We find the same results for a given query.

# Compare perf

## Rangesearch init

In [7]:
%timeit rangesearch_box(X)
%timeit BallTree(X, metric=box_metric(box))

1000 loops, best of 3: 483 µs per loop
100 loops, best of 3: 9.95 ms per loop


## Query a few points

In [8]:
%timeit search(X[(2, 6, 10), :], box)
%timeit bt.query_radius(X[(2, 6, 10), :], 0.)

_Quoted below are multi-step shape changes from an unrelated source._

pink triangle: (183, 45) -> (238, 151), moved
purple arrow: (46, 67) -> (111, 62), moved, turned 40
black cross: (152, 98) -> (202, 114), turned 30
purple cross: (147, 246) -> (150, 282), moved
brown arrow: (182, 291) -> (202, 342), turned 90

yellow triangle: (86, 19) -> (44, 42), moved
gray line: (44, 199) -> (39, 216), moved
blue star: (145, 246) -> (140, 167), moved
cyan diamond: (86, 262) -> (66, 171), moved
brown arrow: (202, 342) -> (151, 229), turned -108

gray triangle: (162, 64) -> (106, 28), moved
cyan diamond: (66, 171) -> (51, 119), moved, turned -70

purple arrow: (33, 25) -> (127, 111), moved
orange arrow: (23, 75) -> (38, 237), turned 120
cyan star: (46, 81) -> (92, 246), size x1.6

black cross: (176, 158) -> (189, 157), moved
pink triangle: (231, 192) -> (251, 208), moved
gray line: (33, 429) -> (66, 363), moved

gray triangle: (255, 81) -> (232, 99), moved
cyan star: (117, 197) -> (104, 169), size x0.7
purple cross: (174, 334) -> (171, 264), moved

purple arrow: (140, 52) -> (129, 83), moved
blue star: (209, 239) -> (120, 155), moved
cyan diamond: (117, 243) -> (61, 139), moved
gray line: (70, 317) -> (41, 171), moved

1000 loops, best of 3: 331 µs per loop
100 loops, best of 3: 7.91 ms per loop


## Query more points

In [9]:
y = np.random.rand(500, ndim)

%timeit search(y, box)
%timeit bt.query_radius(y, 0.)

10 loops, best of 3: 38.3 ms per loop
1 loop, best of 3: 1.3 s per loop


# Conclusion

Despite of the cython part in the implementation of balltree (except the metric), <br>
the rangesearch-box algorithm (based of python + numpy) seems to be faster.

However, it is important to note, there is a tradeoff since we are limited in the box shape we can define.